**TASK DESCRIPTION:** Pull out every line below that contains the word "days".

########################################

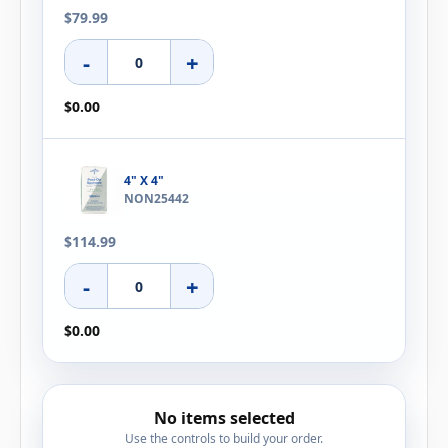
$79.99
-
+
$0.00
4" X 4"
NON25442
$114.99
-
+
$0.00
No items selected
Use the controls to build your order.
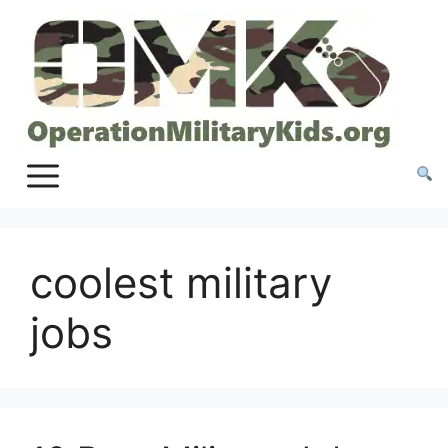
Skip
to
content
coolest military
jobs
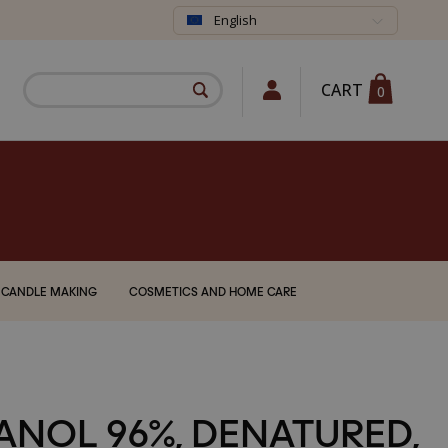
English
CART
0
CANDLE MAKING
COSMETICS AND HOME CARE
ANOL 96%, DENATURED,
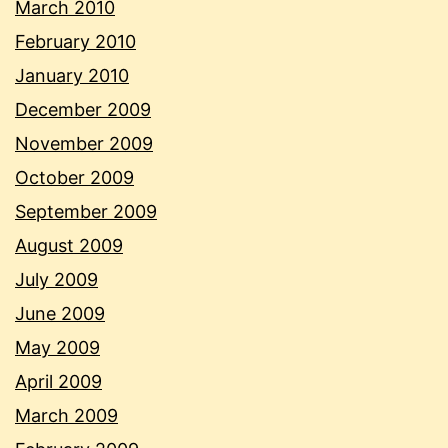
March 2010
February 2010
January 2010
December 2009
November 2009
October 2009
September 2009
August 2009
July 2009
June 2009
May 2009
April 2009
March 2009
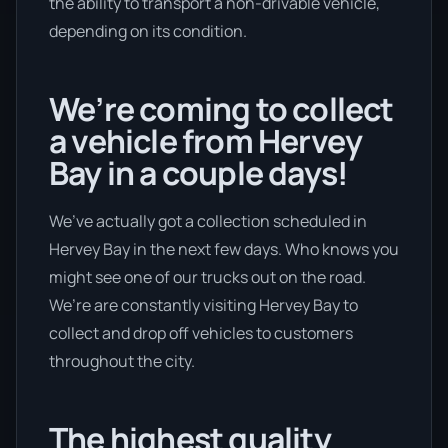
the ability to transport a non-drivable vehicle,
depending on its condition.
We’re coming to collect
a vehicle from Hervey
Bay in a couple days!
We’ve actually got a collection scheduled in
Hervey Bay in the next few days. Who knows you
might see one of our trucks out on the road.
We’re are constantly visiting Hervey Bay to
collect and drop off vehicles to customers
throughout the city.
The highest quality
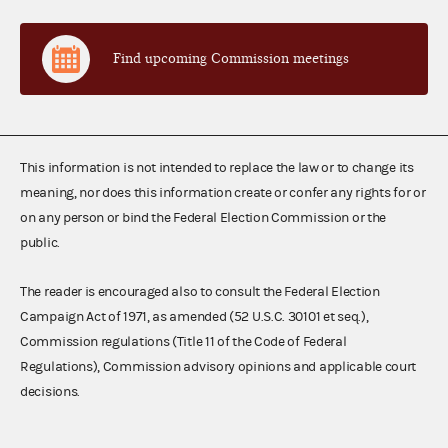
Find upcoming Commission meetings
This information is not intended to replace the law or to change its
meaning, nor does this information create or confer any rights for or
on any person or bind the Federal Election Commission or the
public.
The reader is encouraged also to consult the Federal Election
Campaign Act of 1971, as amended (52 U.S.C. 30101 et seq.),
Commission regulations (Title 11 of the Code of Federal
Regulations), Commission advisory opinions and applicable court
decisions.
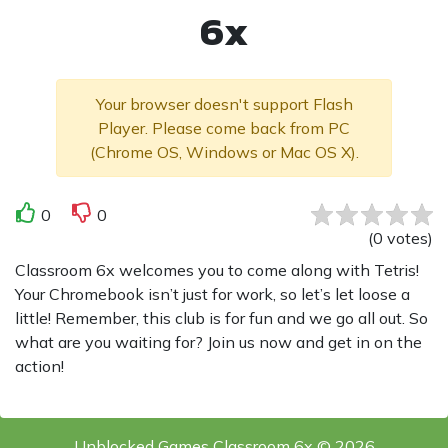
6x
Your browser doesn't support Flash
Player. Please come back from PC
(Chrome OS, Windows or Mac OS X).
0
0
(
0
votes
)
Classroom 6x welcomes you to come along with Tetris!
Your Chromebook isn’t just for work, so let’s let loose a
little! Remember, this club is for fun and we go all out. So
what are you waiting for? Join us now and get in on the
action!
Unblocked Games Classroom 6x © 2026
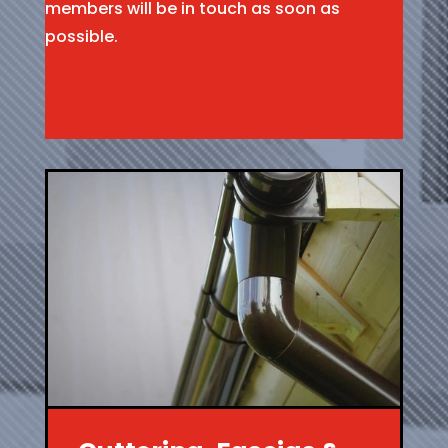
members will be in touch as soon as
possible.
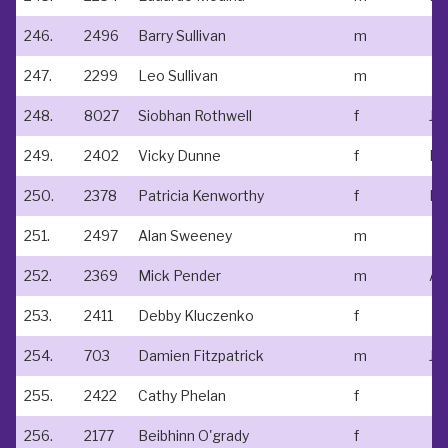
246.
2496
Barry Sullivan
m
247.
2299
Leo Sullivan
m
248.
8027
Siobhan Rothwell
f
249.
2402
Vicky Dunne
f
Kt
250.
2378
Patricia Kenworthy
f
Kt
251.
2497
Alan Sweeney
m
252.
2369
Mick Pender
m
Ath
253.
2411
Debby Kluczenko
f
254.
703
Damien Fitzpatrick
m
255.
2422
Cathy Phelan
f
256.
2177
Beibhinn O'grady
f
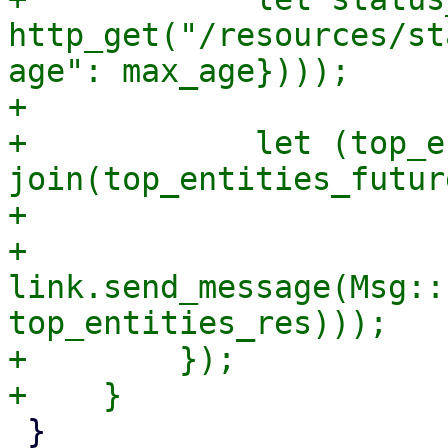
http_get("/resources/st
age": max_age})));

+

+            let (top_e
join(top_entities_futur
+

+            
link.send_message(Msg::
top_entities_res)));

+        });

 }
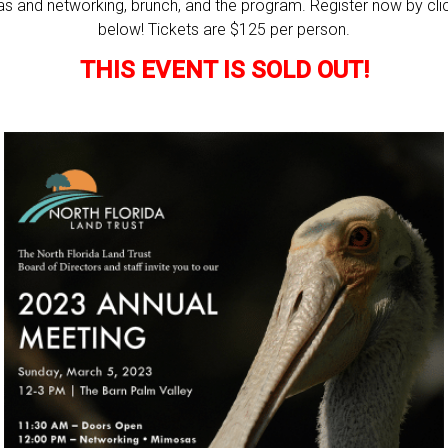
s and networking, brunch, and the program. Register now by clic
below! Tickets are $125 per person.
THIS EVENT IS SOLD OUT!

########################################

**WRITTEN ANSWER:**
Bay in a couple days!
Hervey Bay in the next few days. Who knows you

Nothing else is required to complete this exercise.